[Stored entries]

+++

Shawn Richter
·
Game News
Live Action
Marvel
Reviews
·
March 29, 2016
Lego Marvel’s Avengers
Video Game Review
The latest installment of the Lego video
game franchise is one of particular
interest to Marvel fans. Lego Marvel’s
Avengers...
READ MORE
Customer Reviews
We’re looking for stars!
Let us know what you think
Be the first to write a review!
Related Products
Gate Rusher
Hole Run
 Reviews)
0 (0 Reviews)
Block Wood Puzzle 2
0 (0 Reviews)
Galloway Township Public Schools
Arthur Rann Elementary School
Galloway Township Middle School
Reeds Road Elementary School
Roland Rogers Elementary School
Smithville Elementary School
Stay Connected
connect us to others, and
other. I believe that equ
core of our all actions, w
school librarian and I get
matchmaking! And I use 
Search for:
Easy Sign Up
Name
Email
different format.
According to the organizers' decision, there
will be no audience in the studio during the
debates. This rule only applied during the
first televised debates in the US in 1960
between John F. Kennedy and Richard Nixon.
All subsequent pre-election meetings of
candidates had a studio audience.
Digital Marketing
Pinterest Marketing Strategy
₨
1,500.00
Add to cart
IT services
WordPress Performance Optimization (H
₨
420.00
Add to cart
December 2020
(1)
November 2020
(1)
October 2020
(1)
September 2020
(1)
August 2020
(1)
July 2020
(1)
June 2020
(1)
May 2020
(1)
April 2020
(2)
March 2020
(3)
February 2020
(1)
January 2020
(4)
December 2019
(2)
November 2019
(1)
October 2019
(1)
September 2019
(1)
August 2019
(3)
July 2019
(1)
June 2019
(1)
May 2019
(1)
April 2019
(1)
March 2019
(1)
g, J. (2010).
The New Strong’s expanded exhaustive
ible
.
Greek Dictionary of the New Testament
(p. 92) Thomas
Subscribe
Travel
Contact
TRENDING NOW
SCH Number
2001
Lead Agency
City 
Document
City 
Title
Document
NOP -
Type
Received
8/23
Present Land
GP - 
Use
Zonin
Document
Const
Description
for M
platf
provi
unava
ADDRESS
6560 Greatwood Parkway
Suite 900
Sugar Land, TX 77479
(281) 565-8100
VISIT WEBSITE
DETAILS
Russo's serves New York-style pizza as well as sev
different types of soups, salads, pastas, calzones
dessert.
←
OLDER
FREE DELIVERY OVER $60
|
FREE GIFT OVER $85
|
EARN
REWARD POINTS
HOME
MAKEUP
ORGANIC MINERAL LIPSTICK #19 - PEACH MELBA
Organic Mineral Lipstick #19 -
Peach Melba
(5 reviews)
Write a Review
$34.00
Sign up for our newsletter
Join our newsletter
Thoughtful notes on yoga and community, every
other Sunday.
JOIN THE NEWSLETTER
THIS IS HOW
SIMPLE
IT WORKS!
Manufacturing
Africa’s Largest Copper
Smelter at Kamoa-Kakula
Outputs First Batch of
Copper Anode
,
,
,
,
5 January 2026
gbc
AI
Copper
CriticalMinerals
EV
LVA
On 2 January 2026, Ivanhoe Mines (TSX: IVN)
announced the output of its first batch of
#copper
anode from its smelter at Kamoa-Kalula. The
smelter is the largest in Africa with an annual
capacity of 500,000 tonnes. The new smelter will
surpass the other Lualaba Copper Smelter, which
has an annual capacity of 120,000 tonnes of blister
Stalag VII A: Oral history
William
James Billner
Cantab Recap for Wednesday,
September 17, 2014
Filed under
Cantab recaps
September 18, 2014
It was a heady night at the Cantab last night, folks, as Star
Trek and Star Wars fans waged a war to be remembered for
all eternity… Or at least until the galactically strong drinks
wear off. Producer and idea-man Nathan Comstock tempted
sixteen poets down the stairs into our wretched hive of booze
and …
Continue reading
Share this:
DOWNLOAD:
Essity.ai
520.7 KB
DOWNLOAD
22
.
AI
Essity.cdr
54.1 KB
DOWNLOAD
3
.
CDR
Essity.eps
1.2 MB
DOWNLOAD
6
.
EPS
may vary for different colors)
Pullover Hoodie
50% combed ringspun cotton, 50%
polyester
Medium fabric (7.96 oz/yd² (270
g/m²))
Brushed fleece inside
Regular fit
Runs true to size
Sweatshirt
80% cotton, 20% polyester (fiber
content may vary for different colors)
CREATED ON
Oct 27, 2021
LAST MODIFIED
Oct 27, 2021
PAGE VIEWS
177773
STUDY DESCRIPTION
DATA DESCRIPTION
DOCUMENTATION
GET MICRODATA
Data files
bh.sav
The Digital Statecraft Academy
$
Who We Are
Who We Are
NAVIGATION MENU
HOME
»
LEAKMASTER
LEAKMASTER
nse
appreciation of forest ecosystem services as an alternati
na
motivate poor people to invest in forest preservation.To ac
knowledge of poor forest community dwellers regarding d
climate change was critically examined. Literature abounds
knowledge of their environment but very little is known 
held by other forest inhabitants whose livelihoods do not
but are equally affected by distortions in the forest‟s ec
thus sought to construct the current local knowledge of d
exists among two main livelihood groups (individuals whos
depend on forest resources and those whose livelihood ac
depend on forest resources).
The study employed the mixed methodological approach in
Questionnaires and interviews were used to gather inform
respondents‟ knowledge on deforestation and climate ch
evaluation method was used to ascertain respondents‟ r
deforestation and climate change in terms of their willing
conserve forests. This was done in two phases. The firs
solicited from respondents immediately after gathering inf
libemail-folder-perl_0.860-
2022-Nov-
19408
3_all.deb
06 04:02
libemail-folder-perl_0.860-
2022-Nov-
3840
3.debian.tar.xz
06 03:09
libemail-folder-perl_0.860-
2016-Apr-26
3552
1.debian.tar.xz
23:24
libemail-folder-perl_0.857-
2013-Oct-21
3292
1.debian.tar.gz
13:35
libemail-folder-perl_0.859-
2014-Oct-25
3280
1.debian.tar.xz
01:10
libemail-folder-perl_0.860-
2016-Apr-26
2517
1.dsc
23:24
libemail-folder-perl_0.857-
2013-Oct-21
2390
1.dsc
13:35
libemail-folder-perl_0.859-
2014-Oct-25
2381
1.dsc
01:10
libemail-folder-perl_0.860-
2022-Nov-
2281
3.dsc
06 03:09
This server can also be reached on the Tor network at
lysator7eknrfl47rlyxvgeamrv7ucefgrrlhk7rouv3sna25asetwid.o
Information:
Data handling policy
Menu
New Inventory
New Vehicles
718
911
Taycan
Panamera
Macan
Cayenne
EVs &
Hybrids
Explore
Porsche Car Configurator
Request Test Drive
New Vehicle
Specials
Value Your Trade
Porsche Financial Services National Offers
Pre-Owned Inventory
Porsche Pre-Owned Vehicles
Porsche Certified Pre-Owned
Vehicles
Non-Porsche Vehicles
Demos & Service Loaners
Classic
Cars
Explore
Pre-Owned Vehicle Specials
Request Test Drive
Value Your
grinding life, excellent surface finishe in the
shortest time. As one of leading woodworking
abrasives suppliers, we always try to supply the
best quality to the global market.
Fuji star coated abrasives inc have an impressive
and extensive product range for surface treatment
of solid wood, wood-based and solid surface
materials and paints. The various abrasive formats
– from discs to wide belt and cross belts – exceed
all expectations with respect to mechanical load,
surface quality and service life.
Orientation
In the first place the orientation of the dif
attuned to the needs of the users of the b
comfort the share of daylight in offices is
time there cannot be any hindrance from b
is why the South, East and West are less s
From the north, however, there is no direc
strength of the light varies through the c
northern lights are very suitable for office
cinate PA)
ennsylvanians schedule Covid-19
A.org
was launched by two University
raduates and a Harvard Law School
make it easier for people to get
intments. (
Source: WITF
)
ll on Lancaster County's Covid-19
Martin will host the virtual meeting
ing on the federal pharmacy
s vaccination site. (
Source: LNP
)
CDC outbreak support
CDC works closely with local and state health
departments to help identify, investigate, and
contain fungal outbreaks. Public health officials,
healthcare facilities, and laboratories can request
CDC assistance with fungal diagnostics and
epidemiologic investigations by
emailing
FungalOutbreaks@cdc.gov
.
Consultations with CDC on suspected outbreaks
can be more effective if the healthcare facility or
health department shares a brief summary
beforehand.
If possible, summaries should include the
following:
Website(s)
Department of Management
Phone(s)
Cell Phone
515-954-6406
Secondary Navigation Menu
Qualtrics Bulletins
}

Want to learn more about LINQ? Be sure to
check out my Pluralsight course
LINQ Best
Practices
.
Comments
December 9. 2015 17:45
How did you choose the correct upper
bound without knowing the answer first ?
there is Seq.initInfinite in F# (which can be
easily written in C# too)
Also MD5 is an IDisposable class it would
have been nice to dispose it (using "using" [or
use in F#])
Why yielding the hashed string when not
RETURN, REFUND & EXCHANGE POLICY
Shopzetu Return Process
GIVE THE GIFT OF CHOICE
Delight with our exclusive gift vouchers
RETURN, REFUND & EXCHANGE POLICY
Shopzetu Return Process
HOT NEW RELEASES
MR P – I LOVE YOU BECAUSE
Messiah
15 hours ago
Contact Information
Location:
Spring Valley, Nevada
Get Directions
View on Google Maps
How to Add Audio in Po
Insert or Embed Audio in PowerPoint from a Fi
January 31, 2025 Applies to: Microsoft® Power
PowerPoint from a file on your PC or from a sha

+++

**Your task**. Scan the records for the word "Porsche", and copy each line where it is found.

**Response to this task**.
Porsche Car Configurator
Porsche Financial Services National Offers
Porsche Pre-Owned Vehicles
Porsche Certified Pre-Owned
Non-Porsche Vehicles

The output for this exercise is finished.